Reduce the complexity of the map by classifying it. 

Classification involves assigning each pixel in the raster to a class based on its value. 

In Python, we can accomplish this using the *numpy.digitize* function

Note: by default, each class includes the left but not the right bound. This is not an issue here, since the computed range of NDVI values is fully contained in the open interval (-1; 1) (see exercise above).

In [None]:
import numpy as np
import xarray

# Defines the bins for pixel values
class_bins = (-1, 0., 0.2, 0.7, 1)

# The numpy.digitize function returns an unlabeled array, in this case, a
# classified array without any metadata.
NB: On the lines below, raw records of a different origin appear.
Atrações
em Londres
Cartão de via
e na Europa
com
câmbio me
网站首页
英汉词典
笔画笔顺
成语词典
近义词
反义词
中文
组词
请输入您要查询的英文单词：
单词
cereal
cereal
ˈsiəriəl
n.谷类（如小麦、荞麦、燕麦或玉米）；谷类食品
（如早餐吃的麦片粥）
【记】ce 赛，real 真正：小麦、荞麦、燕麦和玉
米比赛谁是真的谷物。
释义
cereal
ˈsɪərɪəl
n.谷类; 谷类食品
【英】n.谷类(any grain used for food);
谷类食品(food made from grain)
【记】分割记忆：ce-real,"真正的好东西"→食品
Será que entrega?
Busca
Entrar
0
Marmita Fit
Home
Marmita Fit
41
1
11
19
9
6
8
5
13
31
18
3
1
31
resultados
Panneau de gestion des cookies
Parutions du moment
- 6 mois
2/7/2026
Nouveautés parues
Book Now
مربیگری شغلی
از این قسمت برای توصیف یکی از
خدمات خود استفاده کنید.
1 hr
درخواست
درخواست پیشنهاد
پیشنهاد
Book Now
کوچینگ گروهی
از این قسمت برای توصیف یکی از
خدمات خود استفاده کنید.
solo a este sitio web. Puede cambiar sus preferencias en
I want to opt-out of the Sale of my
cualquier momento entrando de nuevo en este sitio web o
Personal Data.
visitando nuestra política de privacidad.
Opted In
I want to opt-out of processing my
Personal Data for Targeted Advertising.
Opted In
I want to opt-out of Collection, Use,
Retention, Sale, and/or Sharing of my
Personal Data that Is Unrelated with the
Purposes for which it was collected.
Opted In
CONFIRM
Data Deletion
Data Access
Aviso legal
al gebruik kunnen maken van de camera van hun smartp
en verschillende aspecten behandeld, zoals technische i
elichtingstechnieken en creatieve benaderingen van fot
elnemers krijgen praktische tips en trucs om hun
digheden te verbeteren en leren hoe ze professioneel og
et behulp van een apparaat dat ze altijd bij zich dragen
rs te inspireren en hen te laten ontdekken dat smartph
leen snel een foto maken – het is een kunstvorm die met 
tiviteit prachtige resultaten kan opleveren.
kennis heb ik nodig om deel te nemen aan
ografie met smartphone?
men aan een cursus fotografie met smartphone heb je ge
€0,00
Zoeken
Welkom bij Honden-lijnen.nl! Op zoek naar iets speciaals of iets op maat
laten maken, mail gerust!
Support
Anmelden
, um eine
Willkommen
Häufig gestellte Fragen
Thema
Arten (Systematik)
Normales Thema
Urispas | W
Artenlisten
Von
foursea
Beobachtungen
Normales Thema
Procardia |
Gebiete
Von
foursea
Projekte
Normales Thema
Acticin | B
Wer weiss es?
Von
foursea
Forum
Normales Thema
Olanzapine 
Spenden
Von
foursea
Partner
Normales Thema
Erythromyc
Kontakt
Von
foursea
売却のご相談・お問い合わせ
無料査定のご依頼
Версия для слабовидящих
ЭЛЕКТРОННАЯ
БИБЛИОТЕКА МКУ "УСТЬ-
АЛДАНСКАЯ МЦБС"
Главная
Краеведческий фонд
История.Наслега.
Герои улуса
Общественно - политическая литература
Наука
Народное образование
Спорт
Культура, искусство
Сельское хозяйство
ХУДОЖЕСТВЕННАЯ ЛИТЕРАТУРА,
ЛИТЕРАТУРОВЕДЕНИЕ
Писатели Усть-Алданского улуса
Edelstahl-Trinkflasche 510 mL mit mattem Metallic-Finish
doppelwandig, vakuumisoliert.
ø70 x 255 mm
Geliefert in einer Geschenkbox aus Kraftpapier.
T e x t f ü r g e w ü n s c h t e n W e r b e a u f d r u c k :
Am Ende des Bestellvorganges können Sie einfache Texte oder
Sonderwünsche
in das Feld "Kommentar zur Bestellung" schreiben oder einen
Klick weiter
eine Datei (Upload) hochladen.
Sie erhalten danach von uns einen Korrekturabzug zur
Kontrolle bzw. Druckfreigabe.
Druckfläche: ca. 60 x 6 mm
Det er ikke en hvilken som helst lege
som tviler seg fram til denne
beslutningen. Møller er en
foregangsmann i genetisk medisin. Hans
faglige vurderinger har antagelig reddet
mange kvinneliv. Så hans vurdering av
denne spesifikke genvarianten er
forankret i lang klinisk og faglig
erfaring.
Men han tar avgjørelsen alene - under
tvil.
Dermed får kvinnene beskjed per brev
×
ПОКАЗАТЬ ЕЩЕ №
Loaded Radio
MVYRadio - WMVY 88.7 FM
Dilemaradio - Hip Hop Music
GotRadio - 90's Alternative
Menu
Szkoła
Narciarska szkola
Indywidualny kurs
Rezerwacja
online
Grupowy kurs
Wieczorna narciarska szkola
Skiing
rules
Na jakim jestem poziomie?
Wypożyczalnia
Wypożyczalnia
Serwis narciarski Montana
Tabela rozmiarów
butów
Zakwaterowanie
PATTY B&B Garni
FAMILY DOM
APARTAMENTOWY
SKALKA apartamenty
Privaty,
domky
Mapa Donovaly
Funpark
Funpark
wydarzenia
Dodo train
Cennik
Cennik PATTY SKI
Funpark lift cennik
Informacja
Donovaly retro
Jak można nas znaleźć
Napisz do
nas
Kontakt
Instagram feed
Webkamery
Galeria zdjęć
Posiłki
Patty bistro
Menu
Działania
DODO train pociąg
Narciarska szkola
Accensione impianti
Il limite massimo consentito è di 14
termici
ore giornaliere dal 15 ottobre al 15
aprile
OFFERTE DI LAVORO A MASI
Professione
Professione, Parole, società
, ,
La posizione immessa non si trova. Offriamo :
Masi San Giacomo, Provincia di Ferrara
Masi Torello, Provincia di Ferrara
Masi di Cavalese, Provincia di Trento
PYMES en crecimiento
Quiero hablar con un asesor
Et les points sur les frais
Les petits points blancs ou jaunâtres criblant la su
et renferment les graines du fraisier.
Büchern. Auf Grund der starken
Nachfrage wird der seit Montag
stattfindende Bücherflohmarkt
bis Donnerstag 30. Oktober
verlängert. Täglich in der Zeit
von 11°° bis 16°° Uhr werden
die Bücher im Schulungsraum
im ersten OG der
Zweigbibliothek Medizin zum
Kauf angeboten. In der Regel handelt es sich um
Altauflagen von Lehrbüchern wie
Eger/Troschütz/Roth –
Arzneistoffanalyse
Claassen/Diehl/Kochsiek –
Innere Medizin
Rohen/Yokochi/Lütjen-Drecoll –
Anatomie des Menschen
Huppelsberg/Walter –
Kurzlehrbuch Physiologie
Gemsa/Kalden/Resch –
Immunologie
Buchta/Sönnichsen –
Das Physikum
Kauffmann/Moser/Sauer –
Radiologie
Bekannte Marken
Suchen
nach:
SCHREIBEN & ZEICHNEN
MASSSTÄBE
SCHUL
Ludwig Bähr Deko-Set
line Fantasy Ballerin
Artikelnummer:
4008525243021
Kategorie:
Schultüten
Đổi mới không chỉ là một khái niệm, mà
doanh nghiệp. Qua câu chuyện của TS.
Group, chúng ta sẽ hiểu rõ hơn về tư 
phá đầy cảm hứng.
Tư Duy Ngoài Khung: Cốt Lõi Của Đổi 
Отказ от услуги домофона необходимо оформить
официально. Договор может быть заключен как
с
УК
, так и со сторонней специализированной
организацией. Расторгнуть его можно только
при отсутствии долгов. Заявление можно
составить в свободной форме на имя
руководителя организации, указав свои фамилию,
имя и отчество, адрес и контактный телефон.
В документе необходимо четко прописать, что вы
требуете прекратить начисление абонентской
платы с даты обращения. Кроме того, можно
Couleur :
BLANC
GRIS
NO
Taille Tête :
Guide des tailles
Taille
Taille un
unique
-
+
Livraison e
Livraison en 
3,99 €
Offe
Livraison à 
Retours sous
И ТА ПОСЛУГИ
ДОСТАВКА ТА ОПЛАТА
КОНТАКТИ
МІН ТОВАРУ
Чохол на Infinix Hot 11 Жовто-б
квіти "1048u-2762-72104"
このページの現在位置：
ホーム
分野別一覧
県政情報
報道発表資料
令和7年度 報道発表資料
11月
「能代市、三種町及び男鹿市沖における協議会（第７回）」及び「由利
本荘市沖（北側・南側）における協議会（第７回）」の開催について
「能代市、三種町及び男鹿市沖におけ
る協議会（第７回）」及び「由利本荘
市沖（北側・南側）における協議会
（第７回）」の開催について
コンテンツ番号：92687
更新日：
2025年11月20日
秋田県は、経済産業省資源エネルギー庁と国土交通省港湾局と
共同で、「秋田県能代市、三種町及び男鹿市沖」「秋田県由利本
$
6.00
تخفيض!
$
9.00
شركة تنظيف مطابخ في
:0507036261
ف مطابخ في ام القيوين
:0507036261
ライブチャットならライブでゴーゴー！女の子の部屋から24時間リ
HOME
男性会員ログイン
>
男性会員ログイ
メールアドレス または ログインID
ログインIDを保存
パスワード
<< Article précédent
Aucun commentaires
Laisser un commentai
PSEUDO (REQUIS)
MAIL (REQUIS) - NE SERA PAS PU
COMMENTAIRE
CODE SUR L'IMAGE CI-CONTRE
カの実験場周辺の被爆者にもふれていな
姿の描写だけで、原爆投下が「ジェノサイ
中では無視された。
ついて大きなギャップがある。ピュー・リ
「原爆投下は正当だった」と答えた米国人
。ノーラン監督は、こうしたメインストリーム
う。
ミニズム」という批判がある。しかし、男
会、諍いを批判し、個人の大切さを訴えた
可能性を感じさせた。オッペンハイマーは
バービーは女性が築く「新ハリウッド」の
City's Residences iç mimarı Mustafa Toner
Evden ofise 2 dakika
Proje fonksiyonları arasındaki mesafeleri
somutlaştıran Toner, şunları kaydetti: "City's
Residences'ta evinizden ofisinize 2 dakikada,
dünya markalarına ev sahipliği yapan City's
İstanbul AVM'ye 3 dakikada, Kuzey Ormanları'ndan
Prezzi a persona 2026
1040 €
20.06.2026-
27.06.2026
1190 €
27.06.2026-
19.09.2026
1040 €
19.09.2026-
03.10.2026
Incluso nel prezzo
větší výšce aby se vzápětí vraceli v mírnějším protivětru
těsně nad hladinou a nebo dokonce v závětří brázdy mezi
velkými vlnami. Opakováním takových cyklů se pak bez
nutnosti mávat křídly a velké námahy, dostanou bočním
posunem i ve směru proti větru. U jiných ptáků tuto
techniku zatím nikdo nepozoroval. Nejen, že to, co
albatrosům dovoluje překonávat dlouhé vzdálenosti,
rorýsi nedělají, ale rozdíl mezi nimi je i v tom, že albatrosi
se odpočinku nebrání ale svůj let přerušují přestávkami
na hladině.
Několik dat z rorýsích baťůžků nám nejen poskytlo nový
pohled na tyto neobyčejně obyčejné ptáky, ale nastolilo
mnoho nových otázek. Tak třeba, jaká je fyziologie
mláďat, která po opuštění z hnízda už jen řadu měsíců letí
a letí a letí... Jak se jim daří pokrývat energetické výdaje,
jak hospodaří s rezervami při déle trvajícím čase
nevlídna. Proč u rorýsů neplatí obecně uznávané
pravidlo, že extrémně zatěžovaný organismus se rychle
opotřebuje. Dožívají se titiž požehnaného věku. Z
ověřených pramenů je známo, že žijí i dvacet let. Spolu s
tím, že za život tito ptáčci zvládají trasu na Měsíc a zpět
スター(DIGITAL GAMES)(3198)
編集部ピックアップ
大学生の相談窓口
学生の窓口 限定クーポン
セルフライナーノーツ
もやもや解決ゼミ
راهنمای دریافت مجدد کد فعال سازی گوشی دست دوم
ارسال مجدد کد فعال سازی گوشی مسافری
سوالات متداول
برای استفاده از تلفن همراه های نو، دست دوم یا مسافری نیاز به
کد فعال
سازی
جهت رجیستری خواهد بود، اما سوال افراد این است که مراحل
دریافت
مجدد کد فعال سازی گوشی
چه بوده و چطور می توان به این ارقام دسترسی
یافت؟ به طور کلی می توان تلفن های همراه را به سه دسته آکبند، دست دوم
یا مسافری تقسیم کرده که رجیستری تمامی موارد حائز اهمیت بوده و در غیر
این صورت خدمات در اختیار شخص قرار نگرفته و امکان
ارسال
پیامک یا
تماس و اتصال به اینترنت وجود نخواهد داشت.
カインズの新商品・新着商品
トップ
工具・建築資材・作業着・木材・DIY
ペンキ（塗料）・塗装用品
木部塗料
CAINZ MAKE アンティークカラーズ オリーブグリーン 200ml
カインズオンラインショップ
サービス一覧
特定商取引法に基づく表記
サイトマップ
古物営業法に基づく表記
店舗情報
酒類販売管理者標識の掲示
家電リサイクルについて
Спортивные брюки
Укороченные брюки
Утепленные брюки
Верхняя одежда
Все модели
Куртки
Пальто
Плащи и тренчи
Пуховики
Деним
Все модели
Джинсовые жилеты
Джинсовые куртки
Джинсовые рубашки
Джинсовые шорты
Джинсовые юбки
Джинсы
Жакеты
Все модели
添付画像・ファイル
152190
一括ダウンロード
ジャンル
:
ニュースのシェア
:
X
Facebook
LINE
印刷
That doesn't work--we need the
# coordinates and other spatial metadata. We can get around this by using
# "xarray.apply_ufunc", which can run the function across the data array while
# preserving metadata.
ndvi_classified = xarray.apply_ufunc(
    np.digitize,
    ndvi_nonan,
    class_bins,
    dataset_fill_value=np.nan
)

In [None]:
# Visualize the classified NDVI, customizing the plot with proper title and legend
import earthpy.plot as ep
import matplotlib.pyplot as plt

from matplotlib.colors import ListedColormap

# Define color map of the map legend
ndvi_colors = ["blue", "gray", "green", "darkgreen"]
ndvi_cmap = ListedColormap(ndvi_colors)

# Define class names for the legend
category_names = [
    "Water",
    "No Vegetation",
    "Sparse Vegetation",
    "Dense Vegetation"
]

# We need to know in what order the legend items should be arranged
category_indices = list(range(len(category_names)))

# Make the plot
im = ndvi_classified.plot(cmap=ndvi_cmap, add_colorbar=False)
plt.title("Classified NDVI")
# earthpy helps us by drawing a legend given an existing image plot and legend items, plus indices
ep.draw_legend(im_ax=im, classes=category_indices, titles=category_names)

# Save the figure (optional)
# plt.savefig("NDVI_classified.png", bbox_inches="tight", dpi=300)

In [None]:
# Export the classified NDVI raster object to a GeoTiff
ndvi_classified.rio.to_raster("NDVI"+str(year)+"_classified.tif", dtype="int32")

In [None]:
# Plot a histogram of the classified data
ndvi_classified.plot."_____"()

In [None]:
# Load both raster datasets: NDVI.tif and NDVI_classified.tif. 
# Then, calculate zonal statistics for each class_bins. Inspect the output of the zonal_stats function.

from xrspatial import zonal_stats
stats=zonal_stats(ndvi_classified.squeeze(), ndvi.squeeze())
stats

In [None]:
# Output counts to a csv file

# First check if this file exists
file_path = "output.csv"
try: 
    with open(file_path, 'x') as file: 
        file.write("year,"+",".join(category_names)+ "\n") 
except FileExistsError: 
    pass

# Append to the existing file
with open(file_path, 'a') as file: 
    file.write(str(year)+","+",".join(str(x) for x in stats["count"])+ "\n")